Knowledge as both Subjective and Objective

“What seems to have happened in our culture is a falling apart, a  disconnection between the subjective and the objective poles. We have  on the one hand the ideal, or shall I call it the illusion, of a kind of  objectivity which is not possible, of a kind of knowledge of what we call  the “facts” which involves no personal commitment, no risk of being  wrong, something which we have merely to accept without question;  and on the other hand a range of beliefs which are purely subjective,  which are, as we say, “true for me,” are “what I feel,” but which are a  matter of personal and private choice. To suggest that these latter beliefs  ought to be accepted as true for all is to be guilty of the unforgivable  sin-dogmatism.”

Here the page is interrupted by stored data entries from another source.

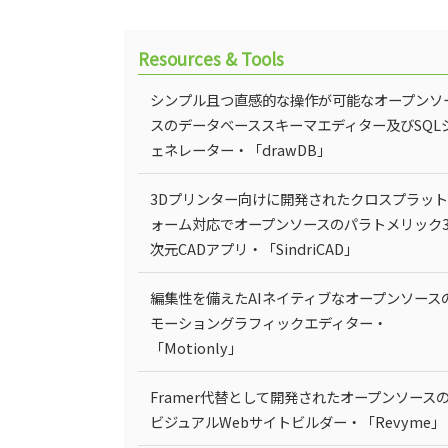
Resources & Tools
シンプル且つ直感的な操作が可能なオープンソ
スのデータベーススキーマエディター及びSQL
ェネレーター・「drawDB」
3Dプリンター向けに開発されたクロスプラッ
ォーム対応でオープンソースのパラトメリック
次元CADアプリ・「SindriCAD」
編集性を備えたAIネイティブなオープンソース
モーショングラフィックエディター・
「Motionly」
Framer代替として開発されたオープンソース
ビジュアルWebサイトビルダー・「Revyme」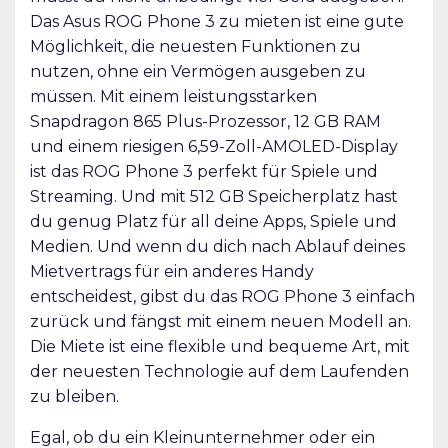
Das Asus ROG Phone 3 zu mieten ist eine gute
Möglichkeit, die neuesten Funktionen zu
nutzen, ohne ein Vermögen ausgeben zu
müssen. Mit einem leistungsstarken
Snapdragon 865 Plus-Prozessor, 12 GB RAM
und einem riesigen 6,59-Zoll-AMOLED-Display
ist das ROG Phone 3 perfekt für Spiele und
Streaming. Und mit 512 GB Speicherplatz hast
du genug Platz für all deine Apps, Spiele und
Medien. Und wenn du dich nach Ablauf deines
Mietvertrags für ein anderes Handy
entscheidest, gibst du das ROG Phone 3 einfach
zurück und fängst mit einem neuen Modell an.
Die Miete ist eine flexible und bequeme Art, mit
der neuesten Technologie auf dem Laufenden
zu bleiben.
Egal, ob du ein Kleinunternehmer oder ein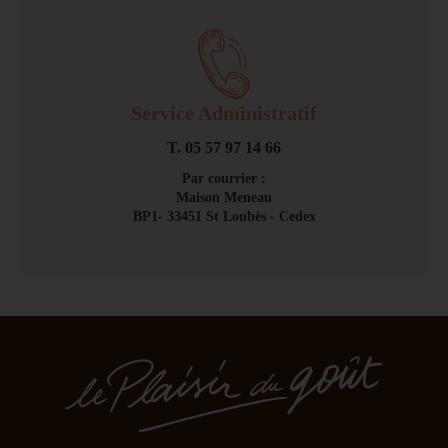
Service Administratif
T. 05 57 97 14 66
Par courrier :
Maison Meneau
BP1- 33451 St Loubès - Cedex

From The Gospel in a Pluralist Society by Lesslie Newbigin

Relativism

“The curiosity which is always seeking to discover   more seems to be one of the necessary conditions of life. But seeking   is only serious if the seeker is following some clue, has some intuition   of what it is that he seeks, and is willing to commit himself or herself  to following that clue, that intuition. Merely wandering around in a clueless   twilight is not seeking. The relativism which is not willing to speak  about truth but only about “what is true for me” is an evasion of the serious   business of living. It is the mark of a tragic loss of nerve in our  contemporary culture. It is a preliminary symptom of death.”

From The Gospel in a Pluralist Society by Lesslie Newbigin.